Unintended Weight Changes: Drugs That Cause or Treat Them

By
Published Updated Last reviewed
Prescription access and medication affordability image for Unintended Weight Changes: Drugs That Cause or Treat Them

At a glance

  • Olanzapine causes a mean weight gain of 4.2 kg over 10 weeks in clinical trials
  • Prednisone at doses above 7.5 mg/day produces measurable weight gain in over 60% of chronic users
  • Semaglutide 2.4 mg (Wegovy) produced 14.9% mean body weight loss vs. 2.4% for placebo at 68 weeks
  • Metformin is weight-neutral to mildly weight-reducing (1 to 2 kg average loss)
  • Up to 70% of patients on insulin therapy gain weight in the first year
  • Mirtazapine produces more weight gain than any other common antidepressant
  • SSRIs like paroxetine cause long-term weight gain of roughly 2.5 kg over 6 months
  • Topiramate produces dose-dependent weight loss of 2 to 8% of body weight
  • Thyroid hormone replacement corrects hypothyroid-related weight gain of 2 to 5 kg on average

Why Medications Cause Unintended Weight Changes

Drugs alter body weight through several distinct pathways.

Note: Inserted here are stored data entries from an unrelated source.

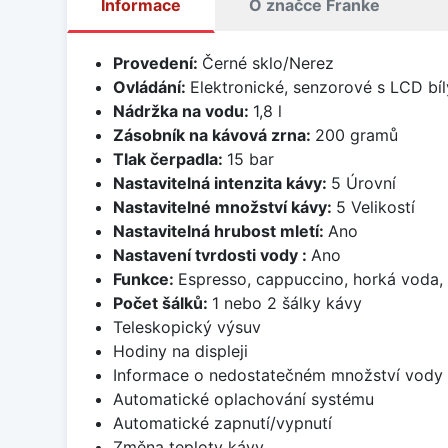
Informace
O značce Franke
Provedení:
Černé sklo/Nerez
Ovládání:
Elektronické, senzorové s LCD bí
Nádržka na vodu:
1,8 l
Zásobník na kávová zrna:
200 gramů
Tlak čerpadla:
15 bar
Nastavitelná intenzita kávy:
5 Úrovní
Nastavitelné množství kávy:
5 Velikostí
Nastavitelná hrubost mletí:
Ano
Nastavení tvrdosti vody :
Ano
Funkce:
Espresso, cappuccino, horká voda,
Počet šálků:
1 nebo 2 šálky kávy
Teleskopický výsuv
Hodiny na displeji
Informace o nedostatečném množství vody
Automatické oplachování systému
Automatické zapnutí/vypnutí
Změna teploty kávy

Some increase appetite via histamine H1 receptor blockade or serotonin 5-HT2C antagonism. Others shift glucose and lipid metabolism, promote fluid retention, or reduce resting energy expenditure. A 2022 meta-analysis in Obesity Reviews found that medication-induced weight gain accounts for an estimated 10 to 15% of obesity cases in adults seeking treatment at specialty clinics [1].

The direction and magnitude of weight change depend on the drug class, the dose, the duration of treatment, and individual genetic factors. For example, the melanocortin-4 receptor (MC4R) gene variant rs17782313 has been associated with a 1.5- to 2-fold increased risk of antipsychotic-induced weight gain [2]. This means two patients on the same medication at the same dose can have wildly different outcomes. Recognizing that a medication is the root cause of an unexplained shift on the scale is often the single most productive step a clinician can take, because the fix may be as simple as switching to a weight-neutral alternative within the same drug class.

Drugs That Commonly Cause Weight Gain

The list of weight-promoting medications is long. Three classes stand out for the size and speed of their effect: atypical antipsychotics, corticosteroids, and insulin/insulin secretagogues.

Atypical antipsychotics. Olanzapine and clozapine sit at the top. A Cochrane review of 212 trials found olanzapine produced a mean weight gain of 4.2 kg over 10 weeks compared to placebo [3]. Clozapine is comparable. Quetiapine and risperidone cause moderate gains (2 to 3 kg), while aripiprazole and ziprasidone are considered relatively weight-neutral [4]. The American Psychiatric Association guidelines recommend baseline metabolic screening and quarterly weight checks for all patients started on second-generation antipsychotics [5].

Corticosteroids. Prednisone, dexamethasone, and other glucocorticoids increase appetite, promote visceral fat deposition, and cause sodium and water retention. A retrospective cohort study of 93,000 patients in the UK found that oral corticosteroid users had a 1.36 relative risk of obesity compared to non-users (95% CI 1.30 to 1.42) [6]. Weight gain becomes clinically significant at doses above 5 mg/day of prednisone equivalent taken for more than three months.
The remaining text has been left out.